We read with interest the recent article by Badal et al. highlighting clinical characteristics of 1810 paediatric COVID-19 cases. While we agree that children have a better prognosis [1], the neonatal population, as opposed to older children, is susceptible to vertical transmission of SARS-CoV-2 [2], which includes in-utero, intrapartum and early postnatal infection [3].
We aimed to determine the clinical manifestations of neonatal COVID-19 and outcomes based on severity groups. We conducted a systematic review (CRD42020183500) and searched Embase, PubMed, and China Knowledge Resource Integrated (CNKI) from 01 December 2019 to 01 August 2020, using the terms “infant”, “newborn”, “SARS-CoV-2″, “COVID-19″ and variants (Supplemental Material 1). Additional studies were identified from references of included studies and the John Hopkins Centre for Humanitarian Health database. Studies reporting neonates (≤ 28 days old) who tested positive for SARS-CoV-2 by reverse transcriptase PCR (RT-PCR) were included. Descriptive statistics were used to compare mild-moderately ill neonates (non-severe group) with severe-critically ill neonates (severe group). Grouping was based on World Health Organization’s definition [4].

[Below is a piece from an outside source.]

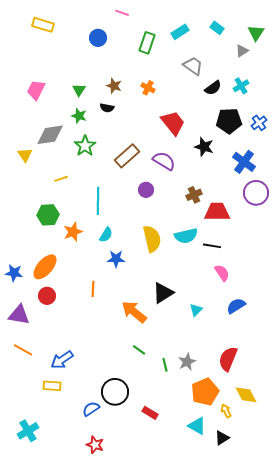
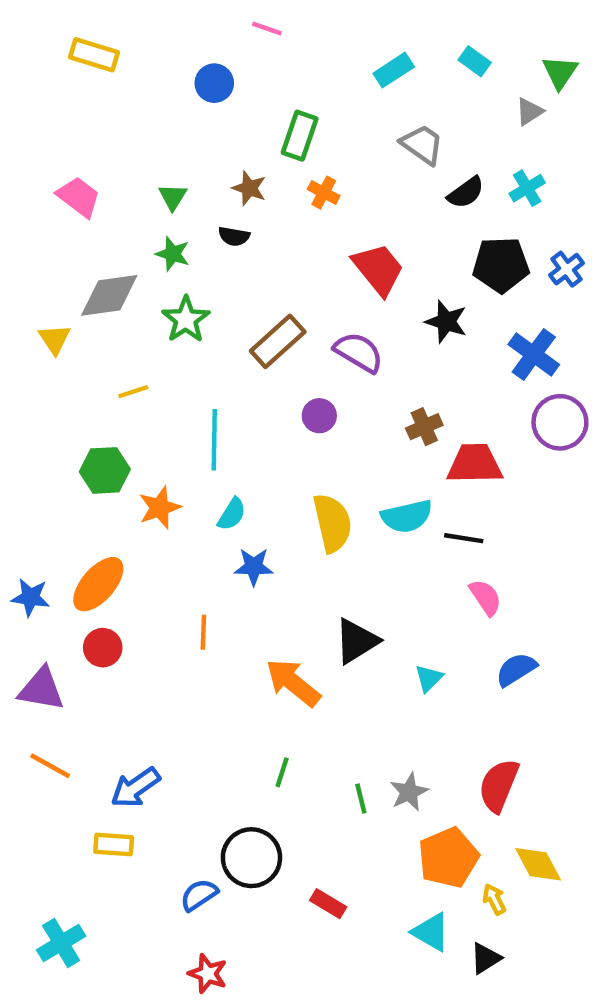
green rectangle: (147, 43) -> (300, 136), moved
pink trapezoid: (36, 90) -> (79, 197), turned 100
green line: (139, 350) -> (282, 772), moved, turned 72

We reviewed 199 full-text articles; 67 studies fulfilled the inclusion criteria (Fig. 1 ). Quality assessment scores were moderate for the 52 case series (mean = 3.06) and 15 cohort studies (mean = 5) included (Supplemental Material 2). Of 99 neonates diagnosed with COVID-19 infection, 27 (27.3 %) were asymptomatic. Amongst symptomatic neonates, respiratory symptoms were common — dyspnoea (36.1 %), nasal symptoms (19.4 %), cough (18.1 %); 55.6 % had fever. Thirty neonates (30.3 %) had severe-critical illness. Compared to the non-severe group, more neonates in the severe group were symptomatic (100 % vs 60.9 %, p < 0.001), admitted to the intensive care unit (91.7 % vs 41.7 %, p < 0.001), had dyspnoea (66.7 % vs 14.3 %, p < 0.001) and abnormal chest radiographic findings (84.6 % vs 61.5 %, p = 0.038). Mild-moderately ill neonates had increased incidence of fever (69.0 % vs 36.7 %, p = 0.006) and gastrointestinal symptoms (26.2 % vs 3.33 %, p = 0.01). Laboratory findings were similar between these two groups (Table 1 ).
Fig. 1.
PRISMA Flow Chart.
Table 1.
Neonates with COVID-19 diagnosed by positive RT-PCR test.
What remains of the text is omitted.